▸ WORK ORDER
Go through the listing below and report how many lines contain the word "retour"; write no other words.

▸ ENTRIES SHOWN

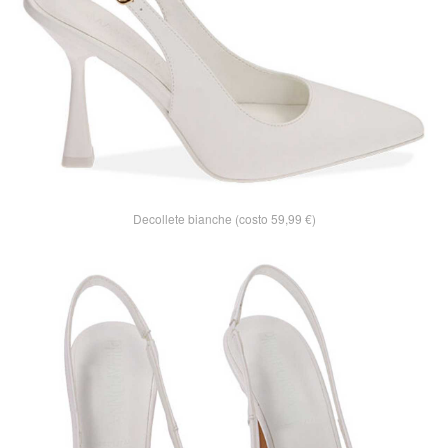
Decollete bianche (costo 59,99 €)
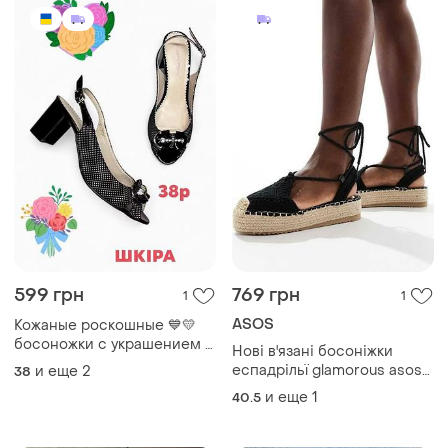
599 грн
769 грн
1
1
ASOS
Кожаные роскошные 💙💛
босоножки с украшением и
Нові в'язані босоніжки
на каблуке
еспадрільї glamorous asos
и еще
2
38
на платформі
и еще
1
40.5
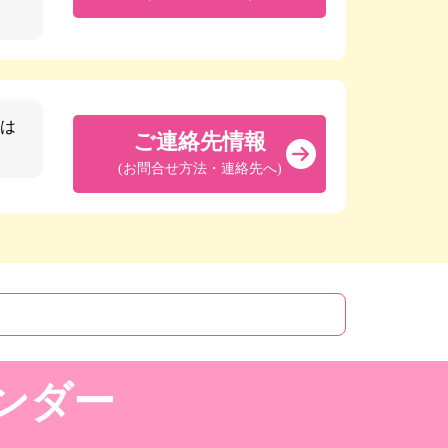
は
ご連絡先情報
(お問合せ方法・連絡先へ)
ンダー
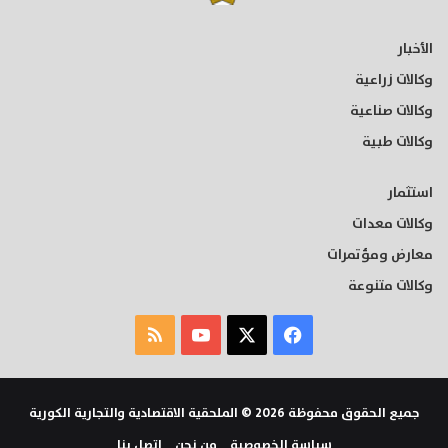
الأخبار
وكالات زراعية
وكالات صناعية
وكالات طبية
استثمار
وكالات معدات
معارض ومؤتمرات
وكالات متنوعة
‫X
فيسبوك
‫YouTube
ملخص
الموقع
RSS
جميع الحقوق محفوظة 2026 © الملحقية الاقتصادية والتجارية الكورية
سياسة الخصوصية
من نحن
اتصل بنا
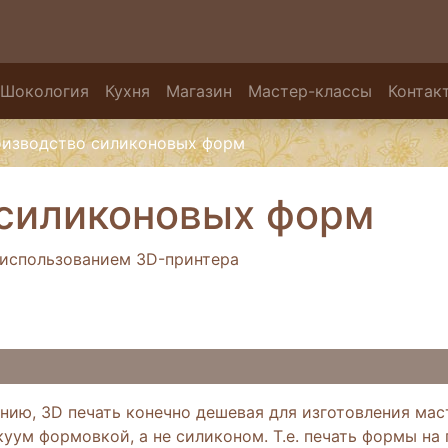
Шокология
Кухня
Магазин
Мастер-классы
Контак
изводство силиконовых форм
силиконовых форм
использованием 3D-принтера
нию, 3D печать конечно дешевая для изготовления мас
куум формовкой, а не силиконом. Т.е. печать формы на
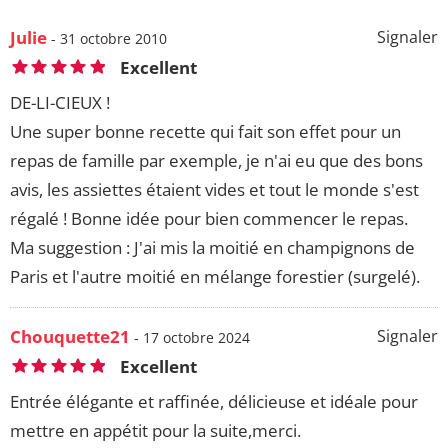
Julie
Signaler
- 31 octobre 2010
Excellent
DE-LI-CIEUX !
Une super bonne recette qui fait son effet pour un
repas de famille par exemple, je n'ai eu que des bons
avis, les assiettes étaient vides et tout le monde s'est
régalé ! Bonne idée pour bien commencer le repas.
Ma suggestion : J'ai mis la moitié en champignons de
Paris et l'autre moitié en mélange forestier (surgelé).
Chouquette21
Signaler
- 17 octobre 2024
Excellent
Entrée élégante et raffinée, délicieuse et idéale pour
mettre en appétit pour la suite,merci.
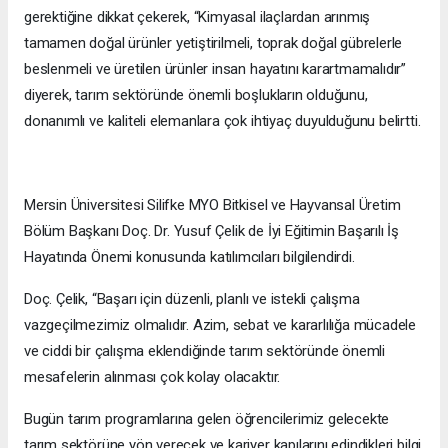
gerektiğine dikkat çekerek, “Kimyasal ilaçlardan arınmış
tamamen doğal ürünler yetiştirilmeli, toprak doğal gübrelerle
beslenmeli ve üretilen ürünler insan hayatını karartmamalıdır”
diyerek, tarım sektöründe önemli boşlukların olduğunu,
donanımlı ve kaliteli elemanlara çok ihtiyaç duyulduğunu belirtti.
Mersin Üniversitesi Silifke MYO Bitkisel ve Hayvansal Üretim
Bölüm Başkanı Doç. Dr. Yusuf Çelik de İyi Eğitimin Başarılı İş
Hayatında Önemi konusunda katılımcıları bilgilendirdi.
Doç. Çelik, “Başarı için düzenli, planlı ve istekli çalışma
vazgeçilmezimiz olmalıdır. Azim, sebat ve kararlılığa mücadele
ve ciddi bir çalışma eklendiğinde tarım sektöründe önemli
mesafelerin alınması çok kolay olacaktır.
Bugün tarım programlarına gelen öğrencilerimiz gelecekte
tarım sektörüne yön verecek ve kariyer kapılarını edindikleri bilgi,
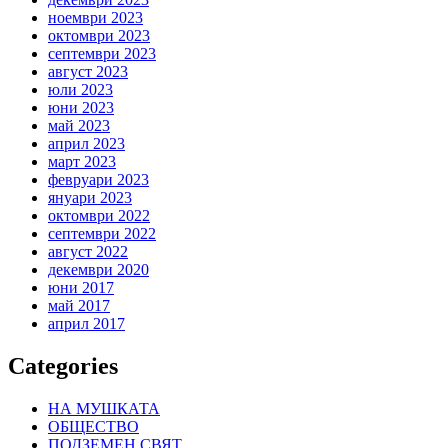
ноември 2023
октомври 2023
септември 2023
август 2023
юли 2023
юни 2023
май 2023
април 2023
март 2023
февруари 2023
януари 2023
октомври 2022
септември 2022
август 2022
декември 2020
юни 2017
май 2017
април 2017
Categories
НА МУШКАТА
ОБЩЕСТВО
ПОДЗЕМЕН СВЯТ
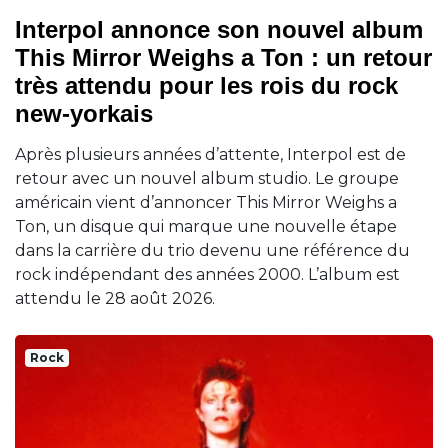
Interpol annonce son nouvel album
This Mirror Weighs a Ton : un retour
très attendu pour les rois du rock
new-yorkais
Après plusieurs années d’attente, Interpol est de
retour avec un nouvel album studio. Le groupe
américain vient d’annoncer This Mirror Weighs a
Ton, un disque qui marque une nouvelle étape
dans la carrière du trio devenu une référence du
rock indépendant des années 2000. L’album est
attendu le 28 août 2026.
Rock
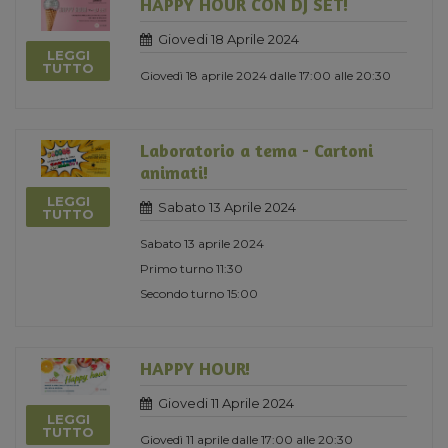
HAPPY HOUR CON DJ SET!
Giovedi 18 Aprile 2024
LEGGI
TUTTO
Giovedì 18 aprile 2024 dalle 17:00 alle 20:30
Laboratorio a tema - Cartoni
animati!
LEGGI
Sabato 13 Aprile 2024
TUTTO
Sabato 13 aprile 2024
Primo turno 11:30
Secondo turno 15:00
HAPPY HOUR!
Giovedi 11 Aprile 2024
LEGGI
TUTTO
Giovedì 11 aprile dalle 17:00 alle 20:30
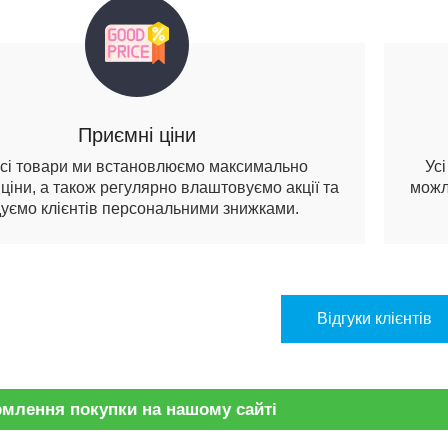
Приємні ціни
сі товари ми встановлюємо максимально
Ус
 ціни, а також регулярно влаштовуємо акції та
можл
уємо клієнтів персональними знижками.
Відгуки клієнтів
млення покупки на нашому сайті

▸ EXERCISE RESPONSE
2